0

I am writing a C++ client that processes a file with 1M rows and inserts them in mongodb. The data is inserted in 6 different tables that follow different accumulation criteria. I accumulate the data of 5000 rows (configurable) in a C++ map and then insert (upsert) into mongodb, rinse and repeat until the end of file.
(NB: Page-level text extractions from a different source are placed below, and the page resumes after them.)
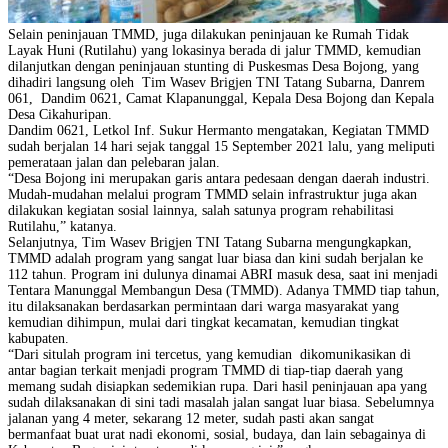
Selain peninjauan TMMD, juga dilakukan peninjauan ke Rumah Tidak
Layak Huni (Rutilahu) yang lokasinya berada di jalur TMMD, kemudian
dilanjutkan dengan peninjauan stunting di Puskesmas Desa Bojong, yang
dihadiri langsung oleh Tim Wasev Brigjen TNI Tatang Subarna, Danrem
061, Dandim 0621, Camat Klapanunggal, Kepala Desa Bojong dan Kepala
Desa Cikahuripan.
Dandim 0621, Letkol Inf. Sukur Hermanto mengatakan, Kegiatan TMMD
sudah berjalan 14 hari sejak tanggal 15 September 2021 lalu, yang meliputi
pemerataan jalan dan pelebaran jalan.
“Desa Bojong ini merupakan garis antara pedesaan dengan daerah industri.
Mudah-mudahan melalui program TMMD selain infrastruktur juga akan
dilakukan kegiatan sosial lainnya, salah satunya program rehabilitasi
Rutilahu,” katanya.
Selanjutnya, Tim Wasev Brigjen TNI Tatang Subarna mengungkapkan,
TMMD adalah program yang sangat luar biasa dan kini sudah berjalan ke
112 tahun. Program ini dulunya dinamai ABRI masuk desa, saat ini menjadi
Tentara Manunggal Membangun Desa (TMMD). Adanya TMMD tiap tahun,
itu dilaksanakan berdasarkan permintaan dari warga masyarakat yang
kemudian dihimpun, mulai dari tingkat kecamatan, kemudian tingkat
kabupaten.
“Dari situlah program ini tercetus, yang kemudian dikomunikasikan di
antar bagian terkait menjadi program TMMD di tiap-tiap daerah yang
memang sudah disiapkan sedemikian rupa. Dari hasil peninjauan apa yang
sudah dilaksanakan di sini tadi masalah jalan sangat luar biasa. Sebelumnya
jalanan yang 4 meter, sekarang 12 meter, sudah pasti akan sangat
bermanfaat buat urat nadi ekonomi, sosial, budaya, dan lain sebagainya di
The code for one of the upserts is:

void Upsert(mongo::DBClientConnection & cmon)
    {
        map<KEY, VALUE>::const_iterator it;
        cmon.ensureIndex("test.WebNavigationUri", BSON("ClientId" << 1 << "Uri" << 1 << "Date" << 1), true);

        for (it=detail.begin(); it!=detail.end(); ++it)
        {
            cmon.update("test.WebNavigationUri",
                BSON("ClientId" << it->first.clientid << "Uri" << it->first.uri << "Date" << it->second.dHora),
                BSON("$inc" << BSON("Time" << it->second.time)),
                true);
        }
    }

The other upsert are identical except for the info stored. My problem is that if I only use 2 tables, the times are reasonably fast (4-8 times faster than MySql), but if I use all 6 the performance degrades.

With 2 tables:

WebAccumulationCategory: 6877ms 261749 items; 1465ms (1465 + 0 + 0 + 0).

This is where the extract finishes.